La chute du Shah et l’avènement de la République islamique : un moment charnière

L’établissement de cette République islamique aura été un moment charnière car « s’il n’y avait pas eu la victoire des Islamistes en Iran nous ne serions pas confrontés à l’islamisation que l’on voit aujourd’hui. » Pierre Cassen donnait des chiffres éloquants : « en 1985 il y avait 4 mosquées en France, il y en a plus de 2.000 aujourd’hui, sans que l’on contrôle ce qui y est enseigné ou est enseigné dans les écoles coraniques. »
Il ajoutait que « en quelques jours deux événements ont montré que ce rassemblement avait sa raison d’être. » Et citait un reportage de John Paul Lepers diffusé sur France 4 et dans lequel on voit un responsable de la mosquée de Roubaix se déclarer pour la lapidation et avertissant que « le jour où en France il y aura une majorité de musulmans il y aura la charia. » http://www.telleestmatele.com/article-video-qui-a-peur-de-l-islam-un-road-doc-de-john-paul-lepers-57331081.html
Le second événement a été la prestation d’un « fanatique islamiste qui en plein centre de Limoges qui lançait publiquement des appels au Jihad, accusait les Juifs du 11 septembre, nommait Christine Tasin [ présidente de Résistance républicaine qui a reçu des menaces de mort et contre qui une fatwa a été lancée ], appelait à brûler le Code civil » entre autres imprécations.
http://www.fdesouche.com/138595-limoges-des-%C2%AB-musulmans-revoltes-%C2%BB-de-sirat-alizza-manifestent-violemment
Pour Pierre Cassen, il est clair que nous sommes confrontés à « une stratégie de conquête. »

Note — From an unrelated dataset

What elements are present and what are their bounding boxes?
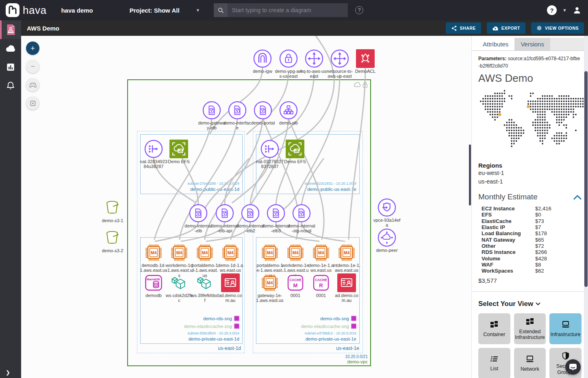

Éviter tout retour en arrière


Anne Zelenski, Présidente de la Ligue du Droit des Femmes, soulignait qu’elle avait été l’une des rares à dénoncer la menace islamiste dès 1989. Plus tard, elle s’était rendue en Iran pour y soutenir des féministes iraniennes. Aujourd’hui elle déplore que « des partis politiques comme le NPA, les Verts, le PCF ou même le PS tendent la main à ces fascistes verts » et enjoint à « lutter contre tout retour en arrière. »

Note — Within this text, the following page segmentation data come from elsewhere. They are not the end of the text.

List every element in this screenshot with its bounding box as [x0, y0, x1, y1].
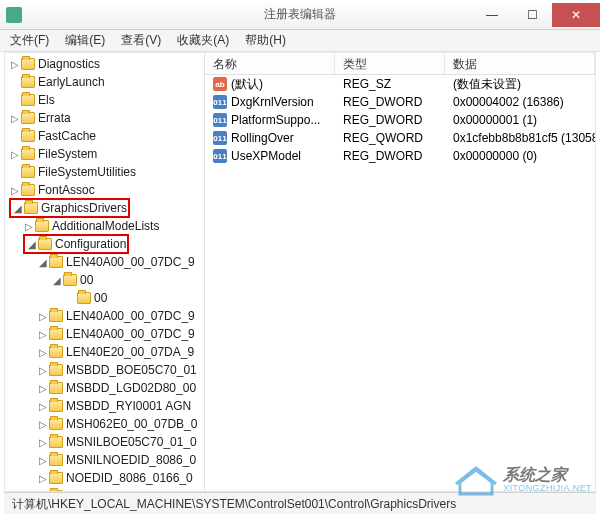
tree-item[interactable]: ▷NOEDID_8086_0166_0: [5, 469, 204, 487]
expander-icon[interactable]: ◢: [26, 239, 38, 250]
expander-icon[interactable]: ▷: [37, 311, 49, 322]
folder-icon: [21, 94, 35, 106]
tree-item[interactable]: ▷AdditionalModeLists: [5, 217, 204, 235]
folder-icon: [49, 472, 63, 484]
folder-icon: [21, 166, 35, 178]
folder-icon: [35, 220, 49, 232]
tree-item[interactable]: ▷MSBDD_RYI0001 AGN: [5, 397, 204, 415]
tree-item[interactable]: ▷MSBDD_BOE05C70_01: [5, 361, 204, 379]
tree-item[interactable]: Els: [5, 91, 204, 109]
tree-item[interactable]: 00: [5, 289, 204, 307]
tree-label: LEN40A00_00_07DC_9: [66, 327, 195, 341]
tree-label: AdditionalModeLists: [52, 219, 159, 233]
tree-panel[interactable]: ▷DiagnosticsEarlyLaunchEls▷ErrataFastCac…: [5, 53, 205, 491]
folder-icon: [77, 292, 91, 304]
expander-icon[interactable]: ◢: [12, 203, 24, 214]
expander-icon[interactable]: ▷: [37, 437, 49, 448]
tree-label: Diagnostics: [38, 57, 100, 71]
tree-label: 00: [80, 273, 93, 287]
tree-item[interactable]: ▷Diagnostics: [5, 55, 204, 73]
tree-item[interactable]: FileSystemUtilities: [5, 163, 204, 181]
tree-item[interactable]: FastCache: [5, 127, 204, 145]
expander-icon[interactable]: ▷: [37, 473, 49, 484]
expander-icon[interactable]: ▷: [37, 383, 49, 394]
tree-item[interactable]: ▷LEN40A00_00_07DC_9: [5, 325, 204, 343]
watermark: 系统之家 XITONGZHIJIA.NET: [455, 464, 592, 496]
tree-label: MSBDD_RYI0001 AGN: [66, 399, 191, 413]
expander-icon[interactable]: ▷: [37, 347, 49, 358]
list-row[interactable]: 011PlatformSuppo...REG_DWORD0x00000001 (…: [205, 111, 595, 129]
tree-item[interactable]: ▷MSH062E0_00_07DB_0: [5, 415, 204, 433]
list-row[interactable]: 011DxgKrnlVersionREG_DWORD0x00004002 (16…: [205, 93, 595, 111]
tree-item[interactable]: ◢00: [5, 271, 204, 289]
window-title: 注册表编辑器: [264, 6, 336, 23]
titlebar-left: [6, 7, 22, 23]
expander-icon[interactable]: ▷: [9, 113, 21, 124]
value-data: 0x00000000 (0): [445, 149, 595, 163]
binary-value-icon: 011: [213, 95, 227, 109]
tree-item[interactable]: ◢Configuration: [5, 235, 204, 253]
list-row[interactable]: 011UseXPModelREG_DWORD0x00000000 (0): [205, 147, 595, 165]
tree-item[interactable]: ▷Errata: [5, 109, 204, 127]
tree-item[interactable]: ◢LEN40A00_00_07DC_9: [5, 253, 204, 271]
menu-edit[interactable]: 编辑(E): [59, 30, 111, 51]
folder-icon: [21, 58, 35, 70]
list-panel: 名称 类型 数据 ab(默认)REG_SZ(数值未设置)011DxgKrnlVe…: [205, 53, 595, 491]
close-button[interactable]: ✕: [552, 3, 600, 27]
expander-icon[interactable]: ▷: [37, 401, 49, 412]
folder-icon: [49, 256, 63, 268]
content-area: ▷DiagnosticsEarlyLaunchEls▷ErrataFastCac…: [4, 52, 596, 492]
maximize-button[interactable]: ☐: [512, 3, 552, 27]
list-row[interactable]: 011RollingOverREG_QWORD0x1cfebb8b8b81cf5…: [205, 129, 595, 147]
tree-item[interactable]: ▷LEN40A00_00_07DC_9: [5, 307, 204, 325]
expander-icon[interactable]: ▷: [37, 419, 49, 430]
tree-label: FastCache: [38, 129, 96, 143]
tree-item[interactable]: ◢GraphicsDrivers: [5, 199, 204, 217]
tree-label: MSBDD_LGD02D80_00: [66, 381, 196, 395]
watermark-text: 系统之家 XITONGZHIJIA.NET: [503, 466, 592, 493]
col-data[interactable]: 数据: [445, 53, 595, 74]
tree-item[interactable]: ▷FontAssoc: [5, 181, 204, 199]
expander-icon[interactable]: ▷: [37, 365, 49, 376]
folder-icon: [24, 202, 38, 214]
menu-help[interactable]: 帮助(H): [239, 30, 292, 51]
tree-item[interactable]: ▷MSNILBOE05C70_01_0: [5, 433, 204, 451]
tree-item[interactable]: EarlyLaunch: [5, 73, 204, 91]
menu-file[interactable]: 文件(F): [4, 30, 55, 51]
menu-favorites[interactable]: 收藏夹(A): [171, 30, 235, 51]
expander-icon[interactable]: ◢: [51, 275, 63, 286]
tree-label: Errata: [38, 111, 71, 125]
col-type[interactable]: 类型: [335, 53, 445, 74]
folder-icon: [63, 274, 77, 286]
expander-icon[interactable]: ▷: [37, 329, 49, 340]
tree-label: GraphicsDrivers: [41, 201, 127, 215]
folder-icon: [49, 364, 63, 376]
tree-item[interactable]: ▷FileSystem: [5, 145, 204, 163]
minimize-button[interactable]: —: [472, 3, 512, 27]
tree-item[interactable]: ▷SIMULATED 8086 016: [5, 487, 204, 491]
expander-icon[interactable]: ▷: [37, 491, 49, 492]
tree-item[interactable]: ▷MSNILNOEDID_8086_0: [5, 451, 204, 469]
expander-icon[interactable]: ▷: [23, 221, 35, 232]
tree-label: Els: [38, 93, 55, 107]
folder-icon: [21, 148, 35, 160]
tree-label: SIMULATED 8086 016: [66, 489, 187, 491]
binary-value-icon: 011: [213, 131, 227, 145]
folder-icon: [49, 328, 63, 340]
expander-icon[interactable]: ▷: [9, 149, 21, 160]
expander-icon[interactable]: ▷: [9, 59, 21, 70]
folder-icon: [49, 418, 63, 430]
list-row[interactable]: ab(默认)REG_SZ(数值未设置): [205, 75, 595, 93]
tree-item[interactable]: ▷MSBDD_LGD02D80_00: [5, 379, 204, 397]
expander-icon[interactable]: ◢: [37, 257, 49, 268]
tree-label: FontAssoc: [38, 183, 95, 197]
col-name[interactable]: 名称: [205, 53, 335, 74]
value-type: REG_DWORD: [335, 113, 445, 127]
expander-icon[interactable]: ▷: [37, 455, 49, 466]
tree-item[interactable]: ▷LEN40E20_00_07DA_9: [5, 343, 204, 361]
folder-icon: [49, 382, 63, 394]
expander-icon[interactable]: ▷: [9, 185, 21, 196]
menu-view[interactable]: 查看(V): [115, 30, 167, 51]
folder-icon: [49, 454, 63, 466]
folder-icon: [21, 184, 35, 196]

Un retour à l’obscurantisme

Évoquant les menaces qu’elle a reçues, Christine Tasin soulignait pour sa part qu’elles étaient faites « au nom du Coran et de la Charia, » une « Charia dite immuable » et s’interrogeait : « les musulmans veulent-ils donc des lois spécifiques ? » Ceux qui le veulent prônent un « retour à l’obscurantisme….ont une haine de la liberté et du progrès » que ne peuvent accepter, dit-elle, « les héritiers de Voltaire…attachés à la liberté d’expression, à la République, à la démocratie. »
« Les vidéos épouvantables qu’ils lancent montrent qu’ils ont peur et que nous avons raison, » ajoutait-elle, dénonçant « un pouvoir tentaculaire et une prise de pouvoir sur le politique. » Son cri de ralliement aura été la lecture de l’Appel du 18 juin.

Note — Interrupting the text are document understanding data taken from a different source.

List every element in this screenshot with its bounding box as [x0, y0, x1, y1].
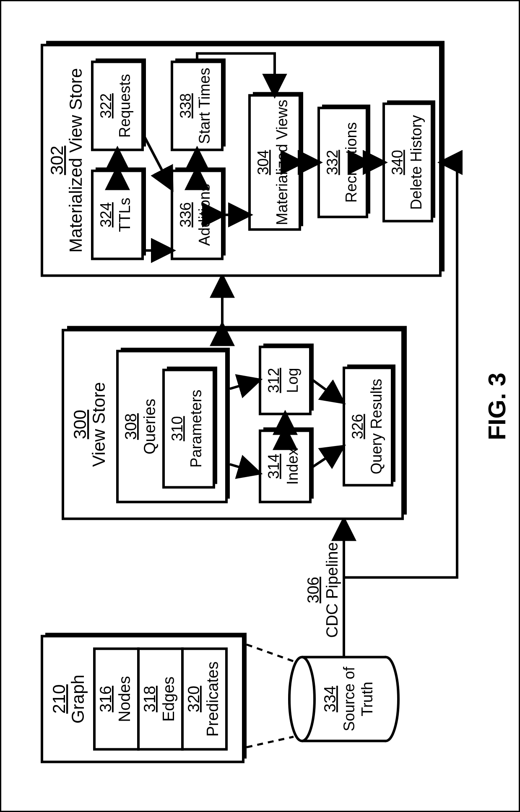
sot-label-line2: Truth	[359, 682, 376, 716]
page-frame: 210 Graph 316 Nodes 318 Edges 320 Predic…	[0, 0, 520, 812]
nodes-label: Nodes	[116, 676, 133, 722]
cdc-label: CDC Pipeline	[323, 542, 341, 638]
figure-label: FIG. 3	[483, 372, 510, 440]
qr-ref: 326	[349, 414, 366, 439]
graph-title: Graph	[68, 675, 88, 724]
index-label: Index	[284, 448, 301, 485]
index-ref: 314	[265, 454, 282, 479]
edges-ref: 318	[141, 685, 159, 712]
mv-ref: 304	[255, 150, 272, 175]
params-ref: 310	[169, 416, 186, 441]
svg-line-6	[247, 644, 294, 661]
view-store-box: 300 View Store 308 Queries 310 Parameter…	[63, 326, 407, 519]
st-label: Start Times	[196, 67, 213, 144]
edges-label: Edges	[160, 676, 177, 721]
add-label: Additions	[196, 184, 213, 246]
graph-ref: 210	[49, 684, 69, 713]
mvs-ref: 302	[47, 145, 67, 175]
mv-store-box: 302 Materialized View Store 324 TTLs 322…	[42, 41, 445, 275]
ttls-ref: 324	[97, 202, 114, 227]
add-ref: 336	[177, 202, 194, 227]
mvs-title: Materialized View Store	[66, 68, 86, 252]
ttls-label: TTLs	[116, 197, 133, 232]
vs-title: View Store	[89, 382, 109, 467]
svg-line-5	[247, 737, 294, 747]
vs-ref: 300	[70, 410, 90, 439]
predicates-ref: 320	[185, 685, 203, 712]
req-ref: 322	[97, 93, 114, 118]
params-label: Parameters	[187, 389, 205, 467]
req-label: Requests	[116, 74, 133, 137]
rec-label: Recreations	[343, 122, 360, 202]
predicates-label: Predicates	[204, 661, 221, 737]
queries-ref: 308	[122, 413, 140, 439]
source-of-truth-cylinder: 334 Source of Truth	[289, 657, 398, 741]
cdc-ref: 306	[304, 576, 322, 603]
dh-label: Delete History	[408, 115, 425, 210]
qr-label: Query Results	[368, 379, 385, 474]
log-label: Log	[284, 368, 301, 393]
svg-point-11	[289, 657, 315, 741]
graph-box: 210 Graph 316 Nodes 318 Edges 320 Predic…	[42, 633, 247, 762]
sot-ref: 334	[321, 685, 339, 712]
nodes-ref: 316	[97, 685, 114, 712]
diagram-canvas: 210 Graph 316 Nodes 318 Edges 320 Predic…	[0, 0, 520, 812]
st-ref: 338	[177, 93, 194, 118]
dh-ref: 340	[389, 150, 406, 175]
log-ref: 312	[265, 368, 282, 393]
rec-ref: 332	[324, 150, 341, 175]
queries-label: Queries	[141, 398, 159, 454]
mv-label: Materialized Views	[273, 99, 291, 225]
sot-label-line1: Source of	[341, 666, 358, 731]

Le témoignage fort d’une jeune femme née en Turquie

Témoignage émouvant que celui d’Ayten, née en Turquie, venue avec sa famille en France à l’âge de huit ans. Elle détaillait « le partage de l’espace turc entre communautés….l’une de musulmans alévis, l’autre de musulmans sunnites, » ce qui a engendré des « violences communautaires qui, grâce à la poigne de fer laïque du fondateur de la Turquie, Atatürk, ont quasiment cessé. » Grâce aussi à « une méfiante autocensure » réciproque des deux communautés. Mais elle évoquait « les 35 intellectuels et artistes alévis qui ont été brûlés le 2 juillet 1993 à Sivas, par des intégristes islamistes. Leur tort ? Justement de vouloir défendre la laïcité et de contribuer au développement de la démocratie en Turquie et d’être alévis. »
Et la jeune femme évoquait ses parents qui « bien que croyants étaient fort peu portés sur les pratiques religieuses, ce qui ne les a pas empêchés de mieux considérer leurs fils que leurs filles ; puis, lorsque nous les filles, nous eûmes atteint l’âge de la puberté, ils nous interdirent d’aller à la piscine… de dire bonjour aux garçons….les tâches ménagères étaient pour nous sous le regard tranquille des frères confortablement installés. »
Elle appelait à « poursuivre la lutte pour Shakineh et en faveur de l’émancipation des jeunes filles musulmanes, » ajoutant « que cette lutte passe par la critique de tout ces versets machistes contenus dans le Coran. » « Je ne veux pas que le pays de mon fils, la France, se communautarise, » dit-elle également, « et pour éviter cela, luttons pour maintenir la laïcité à la française qui doit contenir les différentes religions à la maison. » Elle terminait en remerciant « l’école laïque » et « l’internat où elle trouva la liberté. »

Pascal Hilout : « les interdits islamiques sont à tout jamais contraire à la Liberté. »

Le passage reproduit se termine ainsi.